Experiencia de conducción
Al volante, el motor 2.0 de 140 CV se siente lleno y progresivo, una mecánica atmosférica de la vieja escuela que pide ser llevada a altas revoluciones para entregar todo su potencial. Su chasis ofrece ese equilibrio mágico tan propio de Citroën: un confort de marcha soberbio que filtra las imperfecciones del asfalto sin renunciar a una agilidad sorprendente en curvas. No es un deportivo puro, pero su conducción es placentera, noble y te envuelve en una sensación de control y bienestar.
Diseño y estética
Visualmente, el C4 es una escultura rodante. Su diseño es atrevido y futurista, con una silueta aerodinámica y detalles únicos. Pero es en el interior donde la magia continúa: el volante de buje fijo, que concentra los mandos mientras el aro gira a su alrededor, y la instrumentación digital translúcida en el centro del salpicadero, crean una atmósfera tecnológica y vanguardista que te transporta a otra dimensión.

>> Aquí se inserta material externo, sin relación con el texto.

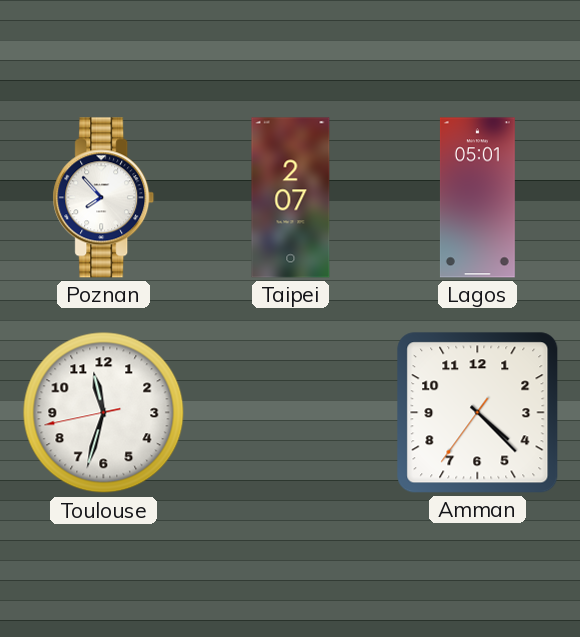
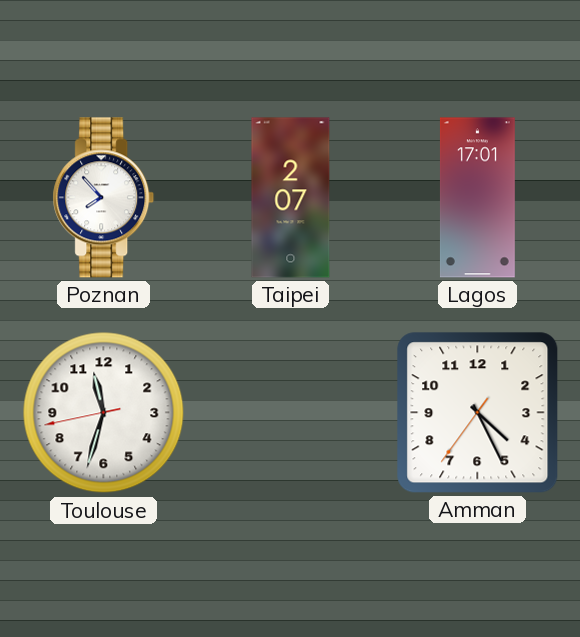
Lagos: 05:01 -> 17:01
Amman: 4:22 -> 4:25
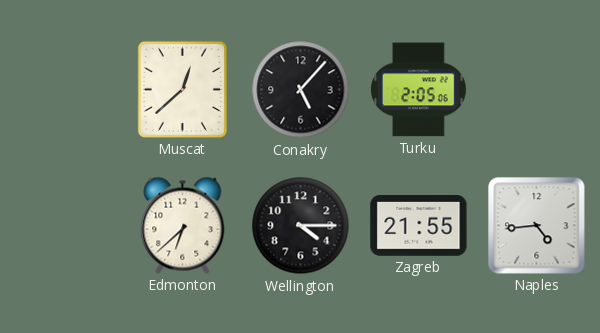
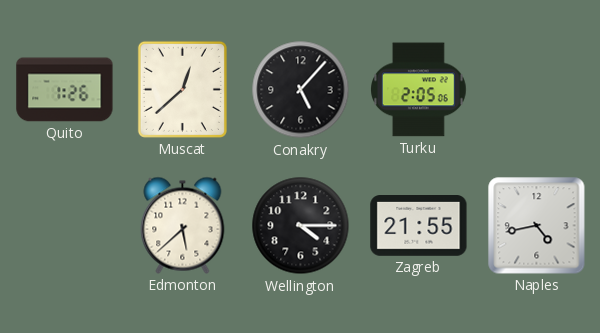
Quito: none -> 1:26
Edmonton: 6:38 -> 5:38
Naples: 4:44 -> 4:43
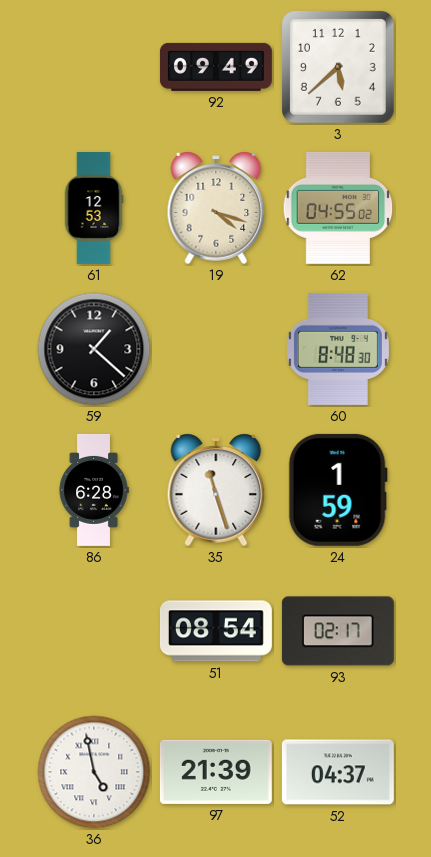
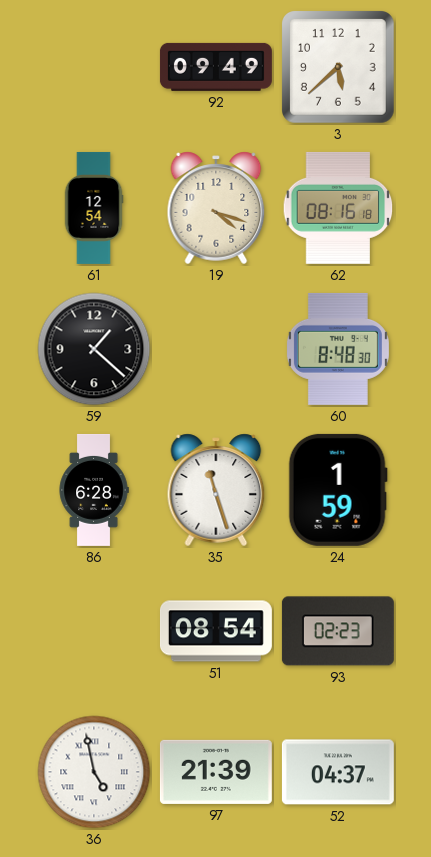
61: 12:53 -> 12:54
62: 04:55 -> 08:16
93: 02:17 -> 02:23
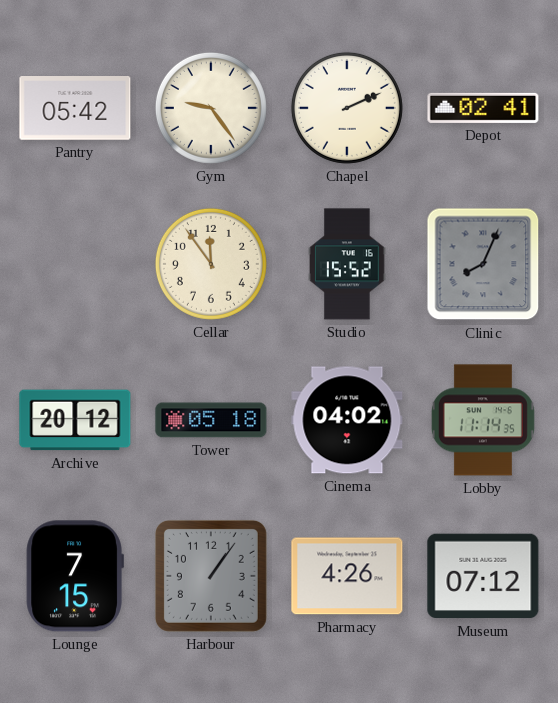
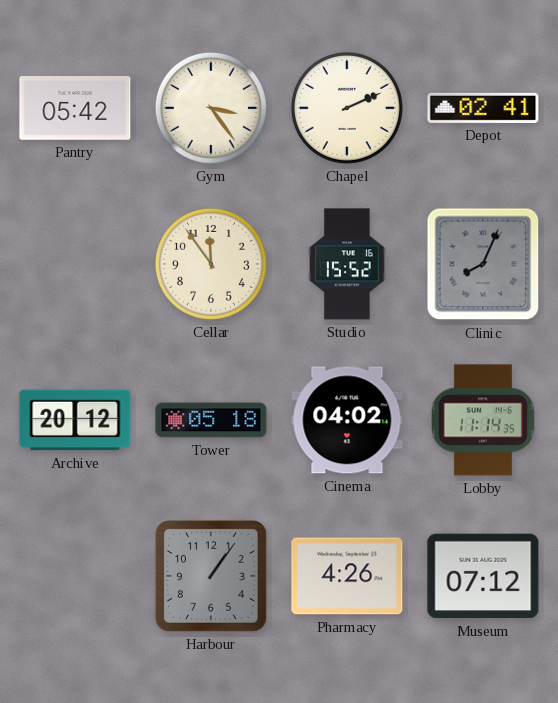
Gym: 9:24 -> 3:24
Lounge: 7:15 -> none
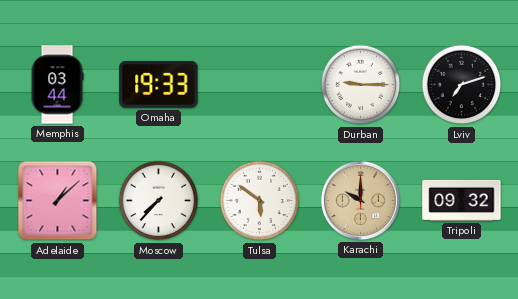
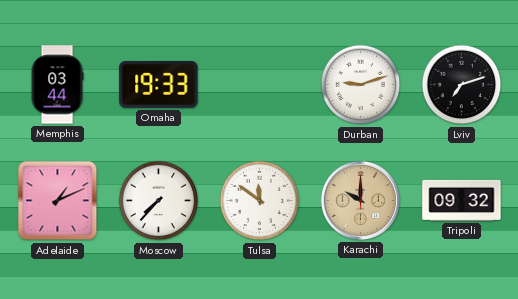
Durban: 9:15 -> 9:12
Adelaide: 1:08 -> 1:11
Tulsa: 5:51 -> 11:51
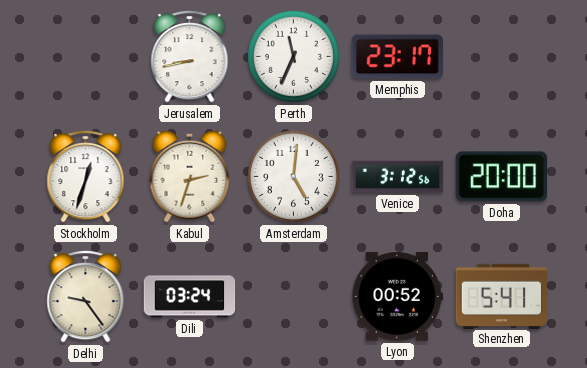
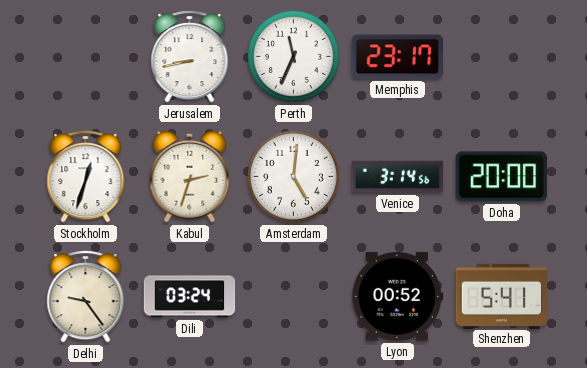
Venice: 3:12 -> 3:14
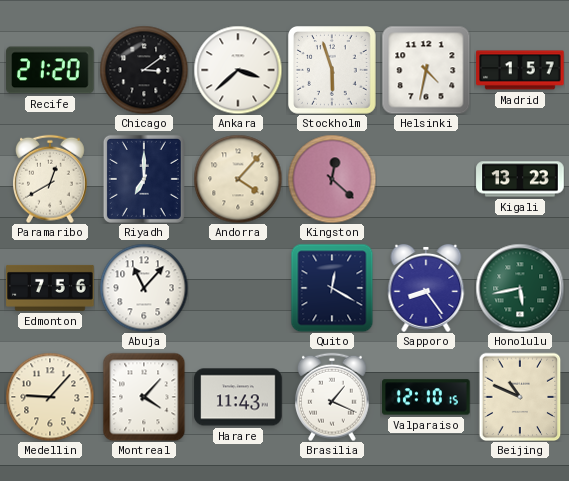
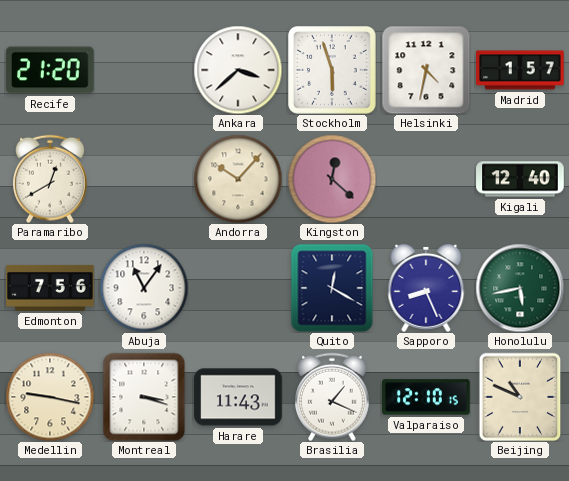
Chicago: 3:09 -> none
Riyadh: 7:00 -> none
Andorra: 4:07 -> 10:07
Kigali: 13:23 -> 12:40
Abuja: 11:07 -> 11:06
Sapporo: 8:24 -> 8:26
Medellin: 9:07 -> 9:17
Montreal: 4:07 -> 3:18
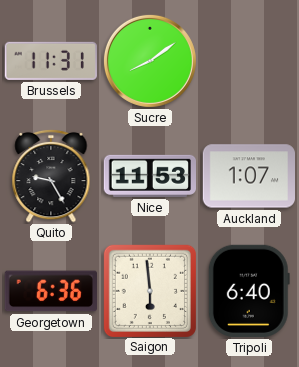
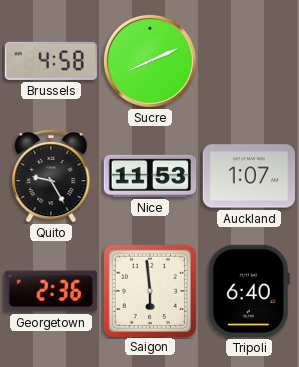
Brussels: 11:31 -> 4:58
Sucre: 8:09 -> 8:11
Georgetown: 6:36 -> 2:36
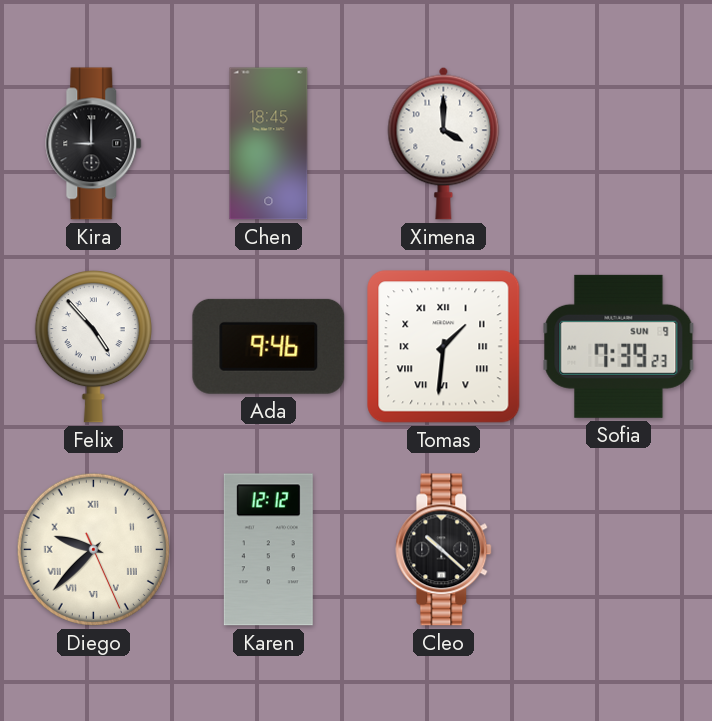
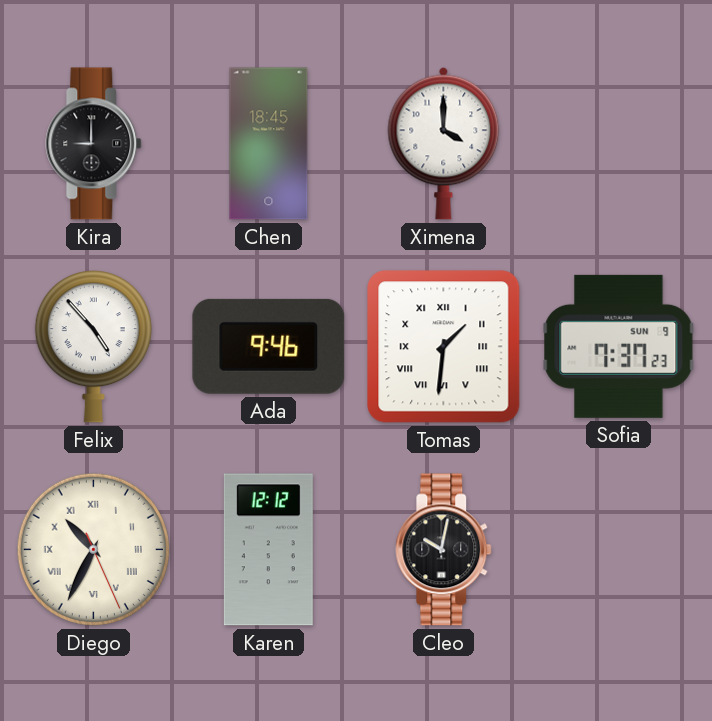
Sofia: 7:39 -> 7:37
Diego: 9:37 -> 10:34
Cleo: 10:22 -> 10:02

Tecnología y características
Para su época, el C4 era un escaparate tecnológico. Más allá de su revolucionario puesto de conducción con el volante de buje fijo, incorporaba elementos poco comunes como el perfumador de ambiente integrado o la alerta de cambio involuntario de carril. En este acabado Exclusive, el equipamiento era generoso, ofreciendo un nivel de confort y seguridad que lo situaba a la cabeza de su categoría, demostrando que la innovación no estaba reñida con la accesibilidad.
Competencia
Se enfrentó a gigantes consolidados como el Volkswagen Golf, el Ford Focus o el Renault Mégane. Mientras sus rivales alemanes apostaban por la sobriedad y un tacto más deportivo, el C4 jugaba la carta del diseño disruptivo y un confort de marcha superior. Frente a sus compatriotas, como el Peugeot 307, con el que compartía plataforma, el C4 se distinguía por una personalidad mucho más marcada y una apuesta tecnológica más arriesgada.
Conclusión
El Citroën C4 de primera generación no es solo un coche, es una experiencia. Es la elección para quien busca escapar de lo convencional y valora la creatividad y el bienestar a bordo. Un coche con un alma inconfundible que, incluso hoy, sigue girando cabezas y recordando una época en la que Citroën se atrevió a ser diferente, creando un clásico moderno que dejó una huella imborrable en la historia del automóvil.